Meeting setup
- Date: 18.10.2010
- Time: 09.30 Norw. time
- Place: Internet
- Tools: SubEthaEdit, iChat
Agenda
- Sma issues
- Forthcoming finsme dictionary
- Info topics
Cf. one of the following, depending on context:
- the upper bar of the SEE window (provided you use the JSPWiki syntax mode)
- the TOC in Forrest-rendered output, like HTML and PDF
Opening, agenda review, participants
Sma issues
Need to correct dictionary against speller
Wrong dict forms in speller? There are misspellings in the smanob dictionary,
and often those misspellings are found as well in the speller. Check that
misspellings in the dictionary are not replicated in the speller.

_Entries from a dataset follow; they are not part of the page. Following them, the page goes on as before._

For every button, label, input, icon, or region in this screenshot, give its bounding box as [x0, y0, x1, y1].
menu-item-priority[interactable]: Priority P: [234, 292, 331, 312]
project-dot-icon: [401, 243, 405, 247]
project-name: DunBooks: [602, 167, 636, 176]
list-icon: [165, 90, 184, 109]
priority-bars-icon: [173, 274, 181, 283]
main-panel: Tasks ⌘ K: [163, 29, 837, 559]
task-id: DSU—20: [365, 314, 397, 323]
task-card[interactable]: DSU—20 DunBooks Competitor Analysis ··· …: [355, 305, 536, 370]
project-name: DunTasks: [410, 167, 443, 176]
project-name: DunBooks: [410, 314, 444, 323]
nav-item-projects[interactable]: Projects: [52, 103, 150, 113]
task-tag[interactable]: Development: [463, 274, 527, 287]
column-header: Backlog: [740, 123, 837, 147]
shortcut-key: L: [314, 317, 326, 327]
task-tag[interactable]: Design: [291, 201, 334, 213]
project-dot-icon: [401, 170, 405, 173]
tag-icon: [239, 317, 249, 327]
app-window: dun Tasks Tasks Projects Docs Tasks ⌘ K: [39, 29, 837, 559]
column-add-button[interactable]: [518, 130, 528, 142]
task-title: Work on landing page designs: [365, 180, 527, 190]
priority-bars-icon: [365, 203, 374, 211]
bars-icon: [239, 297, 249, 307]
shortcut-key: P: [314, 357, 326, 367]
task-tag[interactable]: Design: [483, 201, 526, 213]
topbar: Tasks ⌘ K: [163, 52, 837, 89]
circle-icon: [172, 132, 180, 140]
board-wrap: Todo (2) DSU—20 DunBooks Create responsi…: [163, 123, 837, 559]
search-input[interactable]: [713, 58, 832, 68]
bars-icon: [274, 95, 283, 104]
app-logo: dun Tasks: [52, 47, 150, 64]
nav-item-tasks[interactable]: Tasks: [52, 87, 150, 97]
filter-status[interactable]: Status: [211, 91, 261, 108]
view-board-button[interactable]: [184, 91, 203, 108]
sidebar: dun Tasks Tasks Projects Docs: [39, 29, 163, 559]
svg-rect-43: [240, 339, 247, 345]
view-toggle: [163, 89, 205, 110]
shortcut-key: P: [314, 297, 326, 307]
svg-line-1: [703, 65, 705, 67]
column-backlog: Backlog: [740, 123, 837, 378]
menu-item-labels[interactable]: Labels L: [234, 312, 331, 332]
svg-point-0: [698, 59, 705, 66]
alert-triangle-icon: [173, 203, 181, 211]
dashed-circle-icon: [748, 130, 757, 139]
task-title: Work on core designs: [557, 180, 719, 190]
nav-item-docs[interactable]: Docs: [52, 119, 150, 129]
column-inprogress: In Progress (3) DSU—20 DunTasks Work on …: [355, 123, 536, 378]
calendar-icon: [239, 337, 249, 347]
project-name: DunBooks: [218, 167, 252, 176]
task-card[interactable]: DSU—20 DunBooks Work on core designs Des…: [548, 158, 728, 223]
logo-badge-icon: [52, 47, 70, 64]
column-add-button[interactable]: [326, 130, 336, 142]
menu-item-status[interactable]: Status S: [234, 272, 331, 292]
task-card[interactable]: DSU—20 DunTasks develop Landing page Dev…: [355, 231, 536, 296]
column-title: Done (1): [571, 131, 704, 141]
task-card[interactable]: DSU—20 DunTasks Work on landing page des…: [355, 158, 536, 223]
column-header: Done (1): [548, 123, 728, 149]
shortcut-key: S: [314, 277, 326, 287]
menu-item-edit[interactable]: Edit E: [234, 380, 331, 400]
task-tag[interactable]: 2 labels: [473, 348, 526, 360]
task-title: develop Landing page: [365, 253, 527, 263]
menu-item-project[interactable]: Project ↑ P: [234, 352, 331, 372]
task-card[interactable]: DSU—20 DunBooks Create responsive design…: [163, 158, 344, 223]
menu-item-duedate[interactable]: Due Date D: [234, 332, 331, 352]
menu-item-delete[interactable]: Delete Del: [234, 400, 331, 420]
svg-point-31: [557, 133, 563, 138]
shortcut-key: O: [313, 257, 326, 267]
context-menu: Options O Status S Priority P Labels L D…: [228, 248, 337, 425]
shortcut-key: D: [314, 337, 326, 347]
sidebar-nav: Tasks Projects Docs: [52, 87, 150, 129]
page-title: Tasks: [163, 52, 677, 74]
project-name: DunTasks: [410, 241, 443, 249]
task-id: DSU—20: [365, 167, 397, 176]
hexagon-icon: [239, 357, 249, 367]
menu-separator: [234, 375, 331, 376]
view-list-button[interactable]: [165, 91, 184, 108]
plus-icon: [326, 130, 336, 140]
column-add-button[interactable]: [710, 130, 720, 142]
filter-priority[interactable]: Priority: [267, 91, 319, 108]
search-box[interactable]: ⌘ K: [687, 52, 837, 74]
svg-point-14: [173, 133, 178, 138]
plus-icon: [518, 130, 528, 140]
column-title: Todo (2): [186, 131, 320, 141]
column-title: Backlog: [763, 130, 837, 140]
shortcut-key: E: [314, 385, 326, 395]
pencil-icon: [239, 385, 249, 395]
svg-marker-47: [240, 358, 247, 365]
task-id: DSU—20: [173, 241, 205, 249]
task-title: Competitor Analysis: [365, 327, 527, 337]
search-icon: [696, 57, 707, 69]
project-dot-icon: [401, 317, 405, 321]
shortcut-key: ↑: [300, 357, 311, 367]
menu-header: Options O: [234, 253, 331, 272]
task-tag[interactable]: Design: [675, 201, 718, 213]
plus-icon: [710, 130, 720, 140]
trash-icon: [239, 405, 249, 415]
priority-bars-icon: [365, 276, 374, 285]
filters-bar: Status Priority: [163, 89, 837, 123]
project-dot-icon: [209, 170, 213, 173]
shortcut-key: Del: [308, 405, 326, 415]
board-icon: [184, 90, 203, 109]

The fst and the dictionary show different Sg3 forms (where the Sg3 forms (marked
p3p
) are taken from the Hemnes dictionary. The p3p forms missing in the fst
have now been manually marked with XXX in the dictionary.
The XXX marks can mean:
- there is a difference between analyser and p3p or wordclass info (comes often from smaswe)
- there are several forms given by the analyser, one can correspond with
the p3p, and that means that we have to mark more than more verb class
in smanob (if both are correct) - how do we do that?
Status quo for narmativity
The letter on loan words was sent to SGM on friday. We also sent a letter
in June-July last year. Are there now normativity issues unresolved? Not that we
are aware of.
How shall Divvun and Gt cooperate on the sma work during what is left of this year?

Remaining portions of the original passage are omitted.